Qandeel Haitham, Zino Samer, Hanif Zulfiqar, Nassar M Kazem, Nassar Ahmad H M
Monklands Hospital, NHS Lanarkshire, Airdrie, ML6 0JS, Scotland, UK.
Surg Endosc. 2016 May;30(5):1958-64. doi: 10.1007/s00464-015-4421-5. Epub 2015 Jul 22.
BACKGROUND: When common bile duct (CBD) stones are detected during laparoscopic cholecystectomy, the insertion of baskets via the cystic duct (CD) can be difficult and may occasionally cause complications. We introduced a new technique 'basket in catheter' (BIC) for transcystic CBD exploration. METHODS: Although cannulating the CD using a cholangiography catheter is successful in most cases, it may occasionally be difficult. Cystic duct anatomy may prevent the usually stiffer sharper tip of the basket, from entering the CBD, resulting in failure, perforation or a false passage. In the majority of our cases, the cholangiography catheter (CC) is not withdrawn from the duct should the intraoperative cholangiography show CBD stones. The tip of a basket is inserted into the CC and advanced to a predetermined distance, allowing the tip of the basket to exit the end of the CC into the CBD. The basket is then opened, advanced to feel the lower end and manipulated to trap the stone. The common hepatic duct is compressed gently to prevent stones from slipping upwards. The catheter and basket are pulled back together to extract the stone. RESULTS: We have used this technique in 274 cases since 2010. The rate of transcystic versus choledochotomy stone extraction has increased, saving unnecessary choledochotomies. The percentage of transcystic exploration increased from 55 % for the period 2005-2009 to 70 % for the period 2010-2014. There were no conversions to open surgery and no retained stones.

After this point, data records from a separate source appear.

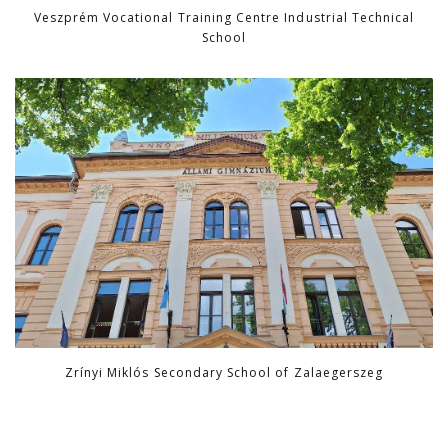
Veszprém Vocational Training Centre Industrial Technical
School
Zrínyi Miklós Secondary School of Zalaegerszeg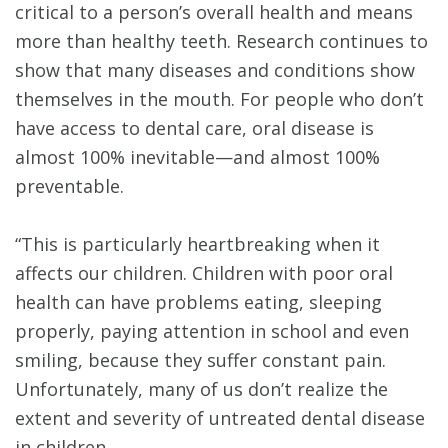
critical to a person’s overall health and means
more than healthy teeth. Research continues to
show that many diseases and conditions show
themselves in the mouth. For people who don’t
have access to dental care, oral disease is
almost 100% inevitable—and almost 100%
preventable.
“This is particularly heartbreaking when it
affects our children. Children with poor oral
health can have problems eating, sleeping
properly, paying attention in school and even
smiling, because they suffer constant pain.
Unfortunately, many of us don’t realize the
extent and severity of untreated dental disease
in children.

The morbidity rate was 4.0 % with no mortality. CONCLUSIONS: We demonstrate a technique to facilitate the insertion of extraction baskets into the common bile duct using the cholangiography catheter as a guide. The 'basket-in-catheter' (BIC) technique for transcystic CBD exploration is easier and safer than inserting the basket alone.

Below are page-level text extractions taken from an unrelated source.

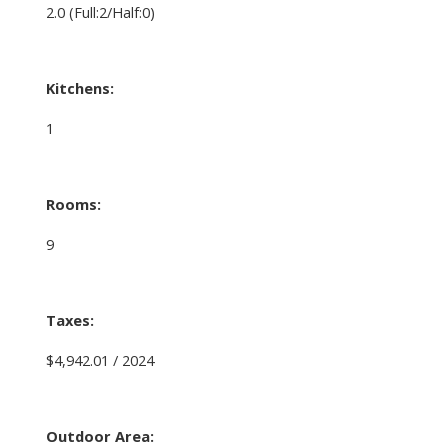
2.0
(Full:2/Half:0)
Kitchens:
1
Rooms:
9
Taxes:
$4,942.01 / 2024
Outdoor Area:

背景:在腹腔镜胆囊切除术期间检测到胆总管(CBD)结石时,经胆囊管(CD)插入取石篮可能困难,且偶尔会引起并发症。我们引入了一种新的技术“导管内取石篮”(BIC)用于经胆囊管胆总管探查。 方法:尽管使用胆管造影导管插入胆囊管在大多数情况下是成功的,但偶尔也可能困难。胆囊管解剖结构可能会阻止通常更硬更尖的取石篮尖端进入胆总管,导致操作失败、穿孔或形成假道。在我们的大多数病例中,如果术中胆管造影显示胆总管结石,胆管造影导管(CC)不撤出胆管。将取石篮尖端插入CC并推进到预定距离,使取石篮尖端从CC末端穿出进入胆总管。然后打开取石篮,推进以触及下端并操作以套住结石。轻轻压迫肝总管以防止结石向上滑动。将导管和取石篮一起拉回以取出结石。 结果:自2010年以来,我们已在274例病例中使用了该技术。经胆囊管与胆总管切开取石的比例有所增加,避免了不必要的胆总管切开术。经胆囊管探查的比例从2005 - 2009年期间的55%增加到2010 - 2014年期间的70%。没有转为开放手术的情况,也没有残留结石。发病率为4.0%,无死亡病例。 结论:我们展示了一种以胆管造影导管为引导,便于将取石篮插入胆总管的技术。用于经胆囊管胆总管探查的“导管内取石篮”(BIC)技术比单独插入取石篮更容易、更安全。